Deep Work is Valuable

With machines being increasingly able to replace works, including knowledge workers, the economy is turning into a “winner takes all” kind of game. Three type of people stand out as particularly successful in this setting.

  1. The High Skilled Workers, since they are compelling hires for the thriving companies
  2. The Superstars, who managed to build an incredible reputation thanks to their hard work
  3. The Owners, who have capital to invest and that can yield increasingly high returns on investments as the cost of labor diminishes

How to Become a Winner in the New Economy

While it’s difficult to become an Owner, it’s possible to become a High Skilled worker or a Superstar through hardwork, and more particularly thanks to two qualities

  1. The ability to quickly master hard things.
  2. The ability to produce at an elite level, in terms of both quality and speed.

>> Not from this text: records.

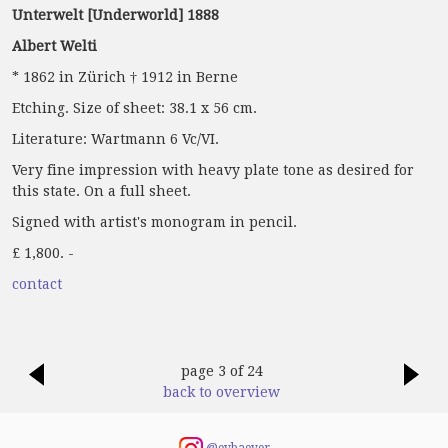
Unterwelt [Underworld] 1888
Albert Welti
* 1862 in Zürich † 1912 in Berne
Etching. Size of sheet: 38.1 x 56 cm.
Literature: Wartmann 6 Vc/VI.
Very fine impression with heavy plate tone as desired for
this state. On a full sheet.
Signed with artist's monogram in pencil.
£ 1,800. -
contact
page 3 of 24
back to overview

Deep Work Helps You Quickly Learn Hard Things

K. Anders Ericsson, a professor at Florida State University published a paper opening with

We deny that these differences [between expert performers and normal adults] are immutable… Instead, we argue that the differences between expert performers and normal adults reflect a life-long period of deliberate effort to improve performance in a specific domain.

The core components of deliberate practice are

  1. Your attention is focused tightly on a specific skill you’re trying to improve or an idea you’re trying to master.
  2. You receive feedback so you can correct your approach to keep your attention exactly where it’s most productive.

Some scientists believe that the more a same set of neuron are used in isolation, the more myelin grows around them, the cleaner and faster the signal can propagate. Focusing on a skill forces a same circuit to fire. Being distracted brings other neurons in the mix, preventing the myelin from growing.

Deep Work Helps You Produce at an Elite Level

There is a formula to highlight the importance of focus:

High-Quality Work Produced = (Time Spent) × (Intensity of Focus)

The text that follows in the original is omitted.